PROVIDED DATA:
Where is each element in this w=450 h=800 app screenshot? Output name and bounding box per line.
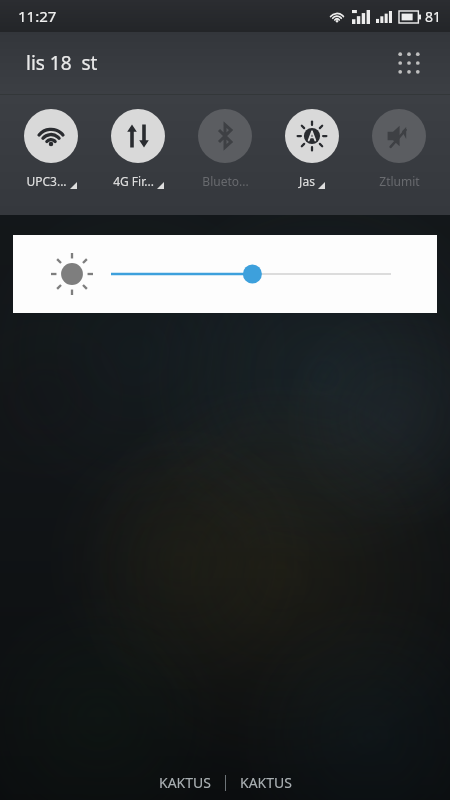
staticText: KAKTUS [240, 773, 292, 792]
button[interactable] [13, 235, 437, 313]
button[interactable]: Jas [277, 103, 347, 207]
staticText: Blueto... [202, 173, 249, 189]
staticText: lis 18 st [26, 50, 98, 76]
button[interactable]: UPC3... [16, 103, 86, 207]
button[interactable]: 4G Fir... [103, 103, 173, 207]
staticText: Jas [299, 173, 315, 189]
staticText: 4G Fir... [113, 173, 154, 189]
staticText: KAKTUS [159, 773, 211, 792]
staticText: Ztlumit [379, 173, 420, 189]
button[interactable]: lis 18 st [26, 50, 98, 76]
button[interactable]: Blueto... [190, 103, 260, 207]
button[interactable] [111, 261, 391, 287]
button[interactable]: All settings [392, 46, 426, 80]
staticText: 81 [425, 7, 442, 26]
staticText: 11:27 [18, 6, 57, 26]
staticText: UPC3... [26, 173, 67, 189]
button[interactable]: Ztlumit [364, 103, 434, 207]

BRIEF:
An answer that restates all the entries exactly and drops the images is what is needed.

TASK RESPONSE:
Where is each element in this w=450 h=800 app screenshot? Output name and bounding box per line.
staticText: KAKTUS [240, 773, 292, 792]
button[interactable] [13, 235, 437, 313]
button[interactable]: Jas [277, 103, 347, 207]
staticText: Blueto... [202, 173, 249, 189]
staticText: lis 18 st [26, 50, 98, 76]
button[interactable]: UPC3... [16, 103, 86, 207]
button[interactable]: 4G Fir... [103, 103, 173, 207]
staticText: Jas [299, 173, 315, 189]
staticText: 4G Fir... [113, 173, 154, 189]
staticText: KAKTUS [159, 773, 211, 792]
staticText: Ztlumit [379, 173, 420, 189]
button[interactable]: lis 18 st [26, 50, 98, 76]
button[interactable]: Blueto... [190, 103, 260, 207]
button[interactable] [111, 261, 391, 287]
button[interactable]: All settings [392, 46, 426, 80]
staticText: 81 [425, 7, 442, 26]
staticText: 11:27 [18, 6, 57, 26]
staticText: UPC3... [26, 173, 67, 189]
button[interactable]: Ztlumit [364, 103, 434, 207]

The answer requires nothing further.